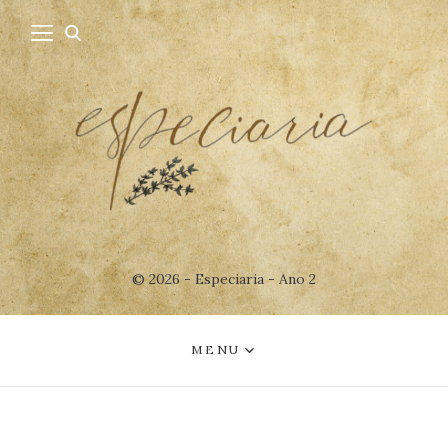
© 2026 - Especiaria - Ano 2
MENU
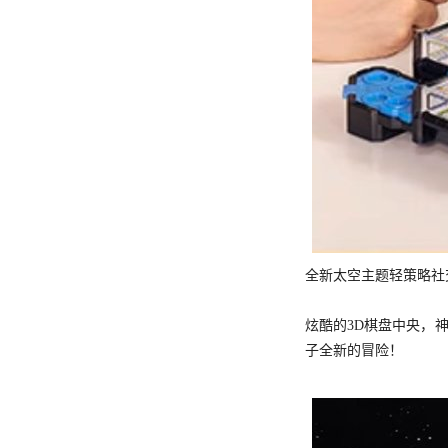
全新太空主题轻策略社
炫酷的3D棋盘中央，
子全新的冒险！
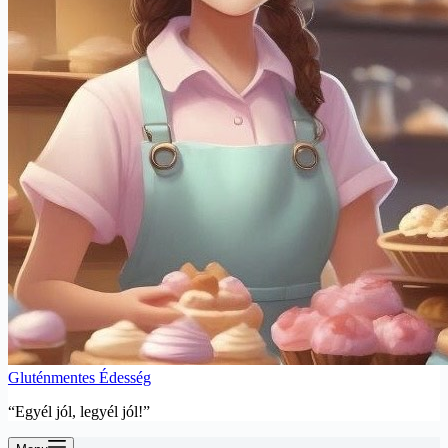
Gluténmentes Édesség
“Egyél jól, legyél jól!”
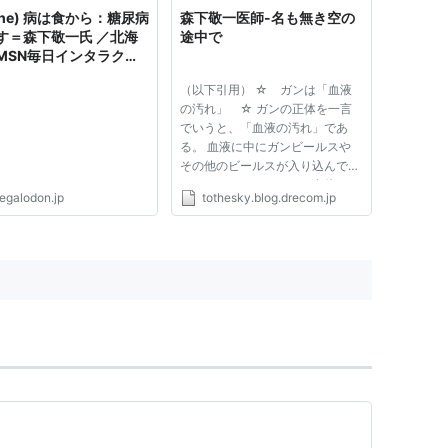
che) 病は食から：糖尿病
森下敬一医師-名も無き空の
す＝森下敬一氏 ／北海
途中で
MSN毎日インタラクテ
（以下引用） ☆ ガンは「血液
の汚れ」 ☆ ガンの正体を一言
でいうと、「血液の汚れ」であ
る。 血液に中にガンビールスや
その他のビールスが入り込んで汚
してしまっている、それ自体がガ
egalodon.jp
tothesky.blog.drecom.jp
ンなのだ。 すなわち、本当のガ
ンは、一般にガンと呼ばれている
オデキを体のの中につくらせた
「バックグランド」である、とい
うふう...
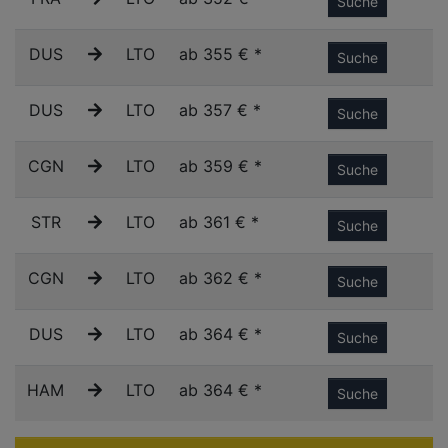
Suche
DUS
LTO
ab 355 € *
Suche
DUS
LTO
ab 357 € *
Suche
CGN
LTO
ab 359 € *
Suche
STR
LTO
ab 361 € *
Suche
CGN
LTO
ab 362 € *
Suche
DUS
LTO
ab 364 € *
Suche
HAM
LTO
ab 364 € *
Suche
---
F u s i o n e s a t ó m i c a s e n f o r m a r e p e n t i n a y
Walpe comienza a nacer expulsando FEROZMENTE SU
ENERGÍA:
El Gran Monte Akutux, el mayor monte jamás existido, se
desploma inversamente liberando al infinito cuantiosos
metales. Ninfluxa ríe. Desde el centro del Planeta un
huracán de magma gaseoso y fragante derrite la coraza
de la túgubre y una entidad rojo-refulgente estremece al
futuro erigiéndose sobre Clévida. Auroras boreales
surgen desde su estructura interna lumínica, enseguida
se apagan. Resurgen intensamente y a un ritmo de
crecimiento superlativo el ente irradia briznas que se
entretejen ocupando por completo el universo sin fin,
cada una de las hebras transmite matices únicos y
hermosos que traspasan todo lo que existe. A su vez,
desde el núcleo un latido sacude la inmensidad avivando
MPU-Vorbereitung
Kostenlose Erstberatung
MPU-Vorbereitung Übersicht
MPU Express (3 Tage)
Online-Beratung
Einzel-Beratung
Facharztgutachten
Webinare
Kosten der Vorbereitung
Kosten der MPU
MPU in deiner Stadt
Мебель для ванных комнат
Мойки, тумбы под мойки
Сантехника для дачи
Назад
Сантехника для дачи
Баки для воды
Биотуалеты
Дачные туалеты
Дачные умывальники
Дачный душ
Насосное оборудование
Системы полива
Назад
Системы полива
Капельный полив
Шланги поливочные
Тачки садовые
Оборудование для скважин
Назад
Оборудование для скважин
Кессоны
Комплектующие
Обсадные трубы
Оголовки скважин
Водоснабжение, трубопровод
--
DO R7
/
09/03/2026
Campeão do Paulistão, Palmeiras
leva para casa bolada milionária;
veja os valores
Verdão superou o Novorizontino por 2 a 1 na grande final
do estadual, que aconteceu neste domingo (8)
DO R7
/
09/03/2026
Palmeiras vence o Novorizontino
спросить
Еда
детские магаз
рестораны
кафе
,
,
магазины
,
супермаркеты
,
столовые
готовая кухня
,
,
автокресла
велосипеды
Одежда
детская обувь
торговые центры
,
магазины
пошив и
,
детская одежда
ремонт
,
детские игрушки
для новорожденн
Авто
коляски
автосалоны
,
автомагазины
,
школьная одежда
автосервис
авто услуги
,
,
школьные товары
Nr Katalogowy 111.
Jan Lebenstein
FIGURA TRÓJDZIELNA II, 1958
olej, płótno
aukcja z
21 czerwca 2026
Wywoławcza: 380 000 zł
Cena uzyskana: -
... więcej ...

• Activity: Check each line above for the word "Novorizontino" and say how many have it, with nothing else.

• Response area: 2